▶ Collected data
[Start of Attachment]

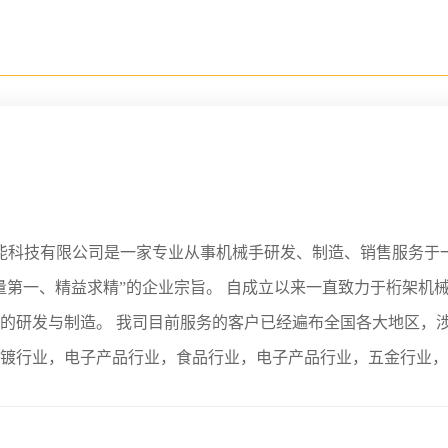
科技有限公司是一家专业从事机械手研发、制造、销售服务于一
量第一、精益求精”的企业宗旨。 自成立以来一直致力于桁架机
的研发与制造。 我司目前服务的客户已经遍布全国各大地区，
镀行业，电子产品行业，食品行业，电子产品行业，五金行业，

[End of Attachment]

▶ Requirement
Each line above should be returned exactly as it stands, minus any pictures.

▶ Finished exercise
科技有限公司是一家专业从事机械手研发、制造、销售服务于一
量第一、精益求精”的企业宗旨。 自成立以来一直致力于桁架机
的研发与制造。 我司目前服务的客户已经遍布全国各大地区，
镀行业，电子产品行业，食品行业，电子产品行业，五金行业，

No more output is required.